◆ Task instructions ◆
Once the pictures are set aside, reproduce all of the records exactly.

◆ Source material ◆
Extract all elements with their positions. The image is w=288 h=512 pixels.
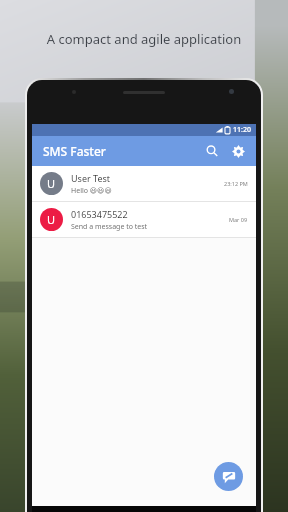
button[interactable]: U — [32, 166, 256, 201]
staticText: A compact and agile application — [0, 30, 288, 48]
staticText: SMS Faster — [43, 143, 106, 159]
button[interactable]: U — [32, 202, 256, 237]
staticText: 11:20 — [233, 125, 251, 135]
staticText: Hello 😃😃😃 — [71, 186, 112, 196]
staticText: U — [47, 212, 56, 227]
button[interactable]: Compose message — [214, 462, 243, 491]
button[interactable]: Settings — [227, 140, 249, 162]
staticText: Send a message to test — [71, 222, 148, 232]
staticText: U — [47, 176, 56, 191]
staticText: 23:12 PM — [224, 180, 248, 187]
staticText: Mar 09 — [229, 216, 248, 223]
staticText: 01653475522 — [71, 208, 128, 220]
staticText: User Test — [71, 172, 111, 184]
button[interactable]: Search — [201, 140, 223, 162]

◆ Finished exercise ◆
Extract all elements with their positions. The image is w=288 h=512 pixels.
button[interactable]: U — [32, 166, 256, 201]
staticText: A compact and agile application — [0, 30, 288, 48]
staticText: SMS Faster — [43, 143, 106, 159]
button[interactable]: U — [32, 202, 256, 237]
staticText: 11:20 — [233, 125, 251, 135]
staticText: Hello 😃😃😃 — [71, 186, 112, 196]
staticText: U — [47, 212, 56, 227]
button[interactable]: Compose message — [214, 462, 243, 491]
button[interactable]: Settings — [227, 140, 249, 162]
staticText: Send a message to test — [71, 222, 148, 232]
staticText: U — [47, 176, 56, 191]
staticText: 23:12 PM — [224, 180, 248, 187]
staticText: Mar 09 — [229, 216, 248, 223]
staticText: 01653475522 — [71, 208, 128, 220]
staticText: User Test — [71, 172, 111, 184]
button[interactable]: Search — [201, 140, 223, 162]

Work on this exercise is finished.